Выбрать главу

И бегство в прямом смысле слова, и бегство от себя оказались неосуществимыми. Волны приносят лодку назад, к кубинскому берегу. Облегчение, которое неожиданно испытывают Габриэль и Луиса, — закономерный итог проделанного ими «внутреннего путешествия», обращения к своему сердцу, своей совести. Эти раздумья в пути стали для них поистине дорогой домой, приблизили миг избавления от ошибок и заблуждений прошлого. Ноэль Наварро оставляет своих «блудных детей» у порога, за которым — теперь уже несомненно — их ждет другая жизнь.

Брюмер, второй месяц французского республиканского календаря, приходится на самый конец осени — октябрь-ноябрь.
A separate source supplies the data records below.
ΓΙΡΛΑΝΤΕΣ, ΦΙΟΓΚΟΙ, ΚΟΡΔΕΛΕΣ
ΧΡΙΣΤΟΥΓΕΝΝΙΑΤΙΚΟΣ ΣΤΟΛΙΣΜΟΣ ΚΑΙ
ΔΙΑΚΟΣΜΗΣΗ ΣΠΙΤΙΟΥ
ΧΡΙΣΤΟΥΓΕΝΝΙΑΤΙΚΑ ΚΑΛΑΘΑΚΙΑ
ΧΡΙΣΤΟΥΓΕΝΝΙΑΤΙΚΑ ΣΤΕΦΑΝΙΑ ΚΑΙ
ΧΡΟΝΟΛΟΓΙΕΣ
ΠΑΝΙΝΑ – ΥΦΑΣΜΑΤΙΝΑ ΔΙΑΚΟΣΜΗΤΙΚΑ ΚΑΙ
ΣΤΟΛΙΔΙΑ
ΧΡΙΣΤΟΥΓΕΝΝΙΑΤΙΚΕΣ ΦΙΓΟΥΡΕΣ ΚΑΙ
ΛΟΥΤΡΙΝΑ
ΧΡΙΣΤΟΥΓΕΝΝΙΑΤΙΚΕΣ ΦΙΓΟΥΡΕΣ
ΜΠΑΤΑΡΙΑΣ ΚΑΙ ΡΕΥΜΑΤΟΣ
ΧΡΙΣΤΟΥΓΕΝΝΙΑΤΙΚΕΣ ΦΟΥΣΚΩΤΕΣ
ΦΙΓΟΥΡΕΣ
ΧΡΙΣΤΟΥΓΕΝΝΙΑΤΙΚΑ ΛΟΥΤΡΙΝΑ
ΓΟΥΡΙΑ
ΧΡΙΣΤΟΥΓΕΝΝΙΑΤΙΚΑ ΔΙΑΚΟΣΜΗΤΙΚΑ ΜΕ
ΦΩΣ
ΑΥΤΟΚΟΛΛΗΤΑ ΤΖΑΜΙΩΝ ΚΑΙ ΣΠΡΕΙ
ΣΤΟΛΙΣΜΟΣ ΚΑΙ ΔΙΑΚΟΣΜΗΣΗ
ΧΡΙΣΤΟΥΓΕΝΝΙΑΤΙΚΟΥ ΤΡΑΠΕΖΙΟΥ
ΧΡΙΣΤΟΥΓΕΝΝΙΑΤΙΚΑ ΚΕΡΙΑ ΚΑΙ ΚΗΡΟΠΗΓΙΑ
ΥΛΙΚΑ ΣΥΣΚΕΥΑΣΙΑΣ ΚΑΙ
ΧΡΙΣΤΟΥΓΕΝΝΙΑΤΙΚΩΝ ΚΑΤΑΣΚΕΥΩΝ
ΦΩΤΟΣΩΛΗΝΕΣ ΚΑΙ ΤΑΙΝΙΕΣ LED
Мигель Коссио выбирает это торжественно-грозное название для тех осенних дней 1962 года, которые вошли в учебники новейшей истории как «карибский кризис» («октябрьский кризис»), вызванный агрессивными действиями США против Кубы. Судьба завоеваний Кубинской революции, судьба страны, региона, да и всего человечества решалась в те дни. На Кубе была объявлена мобилизация, и всего за несколько часов привычная жизнь Давида, главного героя повести Коссио, неузнаваемо изменилась.

Чрезвычайное положение, повышенная боевая готовность, поездка по ночной дороге в военный лагерь, неумелое пока еще обращение с оружием, неловкость рук, привычных к мирному труду, — все это есть в повести «Брюмер». Но основная смысловая нагрузка приходится не на событийную сторону происходящего. «Брюмер», как и «Уровень вод» Ноэля Наварро, привлекает глубиной философского осмысления современной действительности.

Мигель Коссио создает повесть о взрослении, о становлении личности. Череда фактов, исторических событий, которыми насыщена книга, не просто вехи, знаменующие различные этапы «воспитания чувств» Давида, и, уж конечно, не просто «документальный фон». Они служат той силой, которая закаляет Давида, заставляет его проявить себя, формирует его личность. Этим определяется и своеобразное построение «Брюмера». Повествование здесь, как и в предыдущей книге, — неоднопланово, временные пласты чередуются между собой: опять перед нами что-то вроде «двойного путешествия». Настоящее — это «брюмер», ощущение грозной опасности, разговоры с собратьями по оружию, тревожные мысли и попытки дать оценку происходящему. Прошлое же складывается из вереницы эпизодов — знаменательных, поворотных и тех, что на первый взгляд кажутся пустяковыми. Оба плана нерасторжимо связаны внутренней логикой: это цепь испытаний на прочность, на самостоятельность, на человечность наконец, и события месяца «брюмера» — самые важные из них.

В ряд выстраиваются факты и даты: произвол батистовских охранников, чувство унижения и беспомощности; радость освобождения той новогодней ночью 1959 года — казалось, все мрачное теперь уже позади; день, когда Давид записывается в народную милицию, чтобы «защищать дело бедняков и подлинную социальную справедливость, о которой у тебя было тогда весьма смутное представление». Затем последующий год — срок, за который это понятие социальной справедливости обретает все более четкие контуры. Затем день, потребовавший окончательного выбора: либо эмигрировать вместе с родителями в Соединенные Штаты, либо навсегда расстаться с семьей. День встречи Давида с Эленой и день, когда он узнал, что у них будет ребенок, — время, показавшее всю меру ответственности не только за совершенный выбор, но и за судьбу другого человека. Наконец, первый день «брюмера»…

В повести Коссио преобладает рассказ от второго лица. Это порой задушевное, порой чуть ироничное «ты» означает полное сведение счетов со своей совестью, со своим прошлым и настоящим, без уверток и умолчаний. Мы присутствуем при искреннем и бескомпромиссном подведении итогов всей — такой еще недолгой — жизни Давида перед лицом смертельной опасности.